His daughter Sakura attributes Yagi’s success to his insatiable curiosity and appetite for work . “As a self-employed person, he’s always on it,” she observes. “There’s never a moment he’s off, and he doesn’t hesitate when there’s a problem to be solved.” In addition to overseeing his 13 restaurants, he owns and manages several apartment buildings, is the New York agent for Toto and at one time was also president of a beer exporting company.
When Yagi decides on a new restaurant concept, his daughter notes, he travels through Japan doing research, decides what to focus on, and finds people to implement his vision. And, she adds, “He’s never afraid to ask questions,” a trait that was embarrassing to her when she was younger, but which she has come to appreciate.
At 67, Yagi shows no sign of slowing down. He plans to expand the business, says Sakura, likely in Japan. But he’s also turned his thoughts to the humanitarian concerns that have marked his career in New York. As chance would have it, he was downtown for both the 1993 below-ground bombing of the World Trade Center and for the September 11, 2001 attack. In 1993 he was on the 87th floor of the World Trade Center, visiting the Hokkaido Takushosku Bank when the underground bomb was detonated. On 9/11, he was with Sakura at the immigration offices nearby the trade center. He took his daughter’s hand and walked her back to the safety of the East Village through Chinatown. Shaken, he took the attacks as a wake-up call to perform an act of Zen self-discipline to honor the dead. As an end-of-year symbolic cleansing, he decided to give up something he loved—sake—and did not imbibe it again for 10 years, until the day his son turned 21.
He was one of several community leaders who started New York City’s akimatsuri fall festival in 1990, and is currently leading the effort to repair a statue of Shinran Shonin that surived the atomic bombing of Hiroshima and now stands in front of the New York Buddhist Church. Drawing his roster of restaurants into his charitable activities, he hosts a yearly dinner for Nikkei seniors at Shabu Tatsu.
Yagi with a framed fan given to him by his great uncle Daihachi, with the inscription ware koukaisezu, or “live with no regrets,” top, and the inscription ichinichi ichizen, “one good act per day,” at bottom.

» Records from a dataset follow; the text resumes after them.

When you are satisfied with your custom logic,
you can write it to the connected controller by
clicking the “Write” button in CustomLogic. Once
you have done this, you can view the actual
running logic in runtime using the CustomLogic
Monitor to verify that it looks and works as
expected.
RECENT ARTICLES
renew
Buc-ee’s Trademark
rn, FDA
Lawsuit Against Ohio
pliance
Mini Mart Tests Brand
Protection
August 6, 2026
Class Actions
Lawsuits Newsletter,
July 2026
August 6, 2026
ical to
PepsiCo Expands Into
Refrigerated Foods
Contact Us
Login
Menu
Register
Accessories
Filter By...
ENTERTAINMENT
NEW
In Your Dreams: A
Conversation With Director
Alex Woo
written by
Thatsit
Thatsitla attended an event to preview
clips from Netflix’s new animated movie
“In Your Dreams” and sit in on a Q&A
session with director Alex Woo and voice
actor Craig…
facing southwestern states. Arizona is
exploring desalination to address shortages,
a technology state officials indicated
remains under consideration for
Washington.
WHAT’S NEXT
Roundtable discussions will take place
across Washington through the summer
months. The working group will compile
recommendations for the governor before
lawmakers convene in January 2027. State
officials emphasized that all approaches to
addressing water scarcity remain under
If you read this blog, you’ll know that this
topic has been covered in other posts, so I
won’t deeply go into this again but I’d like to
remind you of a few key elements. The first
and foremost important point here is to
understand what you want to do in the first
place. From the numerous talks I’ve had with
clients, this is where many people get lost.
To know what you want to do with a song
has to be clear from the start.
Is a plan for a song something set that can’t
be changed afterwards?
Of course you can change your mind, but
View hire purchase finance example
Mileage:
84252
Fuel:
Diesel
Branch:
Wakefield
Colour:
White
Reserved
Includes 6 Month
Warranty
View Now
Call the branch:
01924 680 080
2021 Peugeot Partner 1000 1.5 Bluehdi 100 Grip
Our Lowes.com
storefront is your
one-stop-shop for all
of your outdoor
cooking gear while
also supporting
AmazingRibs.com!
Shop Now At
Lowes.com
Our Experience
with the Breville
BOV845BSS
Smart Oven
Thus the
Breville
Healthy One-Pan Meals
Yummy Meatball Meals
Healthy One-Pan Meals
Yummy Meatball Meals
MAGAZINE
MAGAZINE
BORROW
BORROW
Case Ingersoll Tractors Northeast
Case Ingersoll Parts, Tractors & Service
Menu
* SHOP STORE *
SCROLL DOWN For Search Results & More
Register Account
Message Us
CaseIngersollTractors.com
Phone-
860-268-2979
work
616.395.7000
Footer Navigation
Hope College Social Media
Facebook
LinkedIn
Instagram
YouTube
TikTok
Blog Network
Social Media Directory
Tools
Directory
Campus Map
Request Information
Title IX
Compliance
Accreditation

Through a lifetime of bold entrepreneurialism and constant activity, Yagi has created a microcosm of Japan within New York City, introducing the food-scapes of everyday Tokyo to locals more familiar with pizza and bagels. For his “last achievement,” Yagi has his sights set on importing a more spiritual, or cultural Japanese asset to New York: He wants to start a non-profit devoted to the Japanese principle of ichinichi ichizen, or “one good act per day.” Since he shows no sign of slowing down, it’s unclear when he will launch the non-profit, but Yagi envisions it as yet another way of making the city a better place.
“It’s very Japanese, and something I grew up with,” he says. “It’s not meditating,” he explains, “but improving things, through even the smallest of acts.”